REQUIRED WORK. Stop at the line containing "con un atroce": write out every line from the beginning of the entries up to and including it, minus the pictures.

DATASET EXTRACT.
○ ○ ○
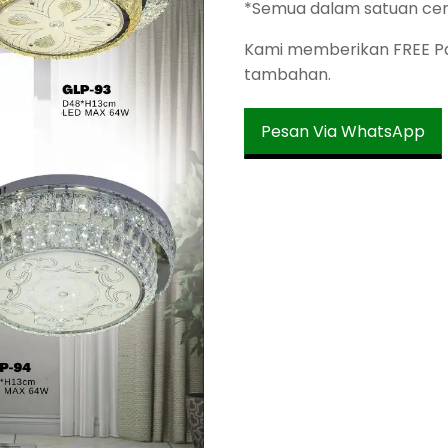
*Semua dalam satuan ce
Kami memberikan FREE Pac
tambahan.
Pesan Via WhatsApp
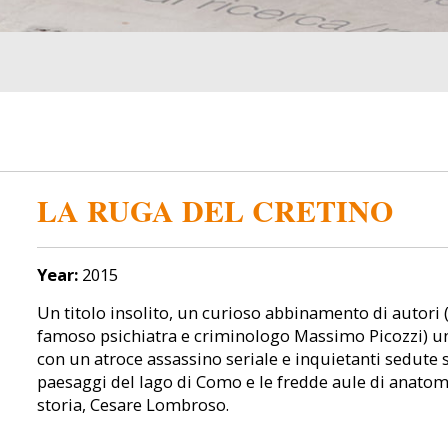
LA RUGA DEL CRETINO
Year:
2015
Un titolo insolito, un curioso abbinamento di autori (il
famoso psichiatra e criminologo Massimo Picozzi) una
con un atroce assassino seriale e inquietanti sedute sp
paesaggi del lago di Como e le fredde aule di anatomi
storia, Cesare Lombroso.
○ ○ ○
ANSWER TO THIS EXERCISE.
*Semua dalam satuan ce
Kami memberikan FREE Pac
tambahan.
Pesan Via WhatsApp
LA RUGA DEL CRETINO
Year:
2015
Un titolo insolito, un curioso abbinamento di autori (il
famoso psichiatra e criminologo Massimo Picozzi) una
con un atroce assassino seriale e inquietanti sedute sp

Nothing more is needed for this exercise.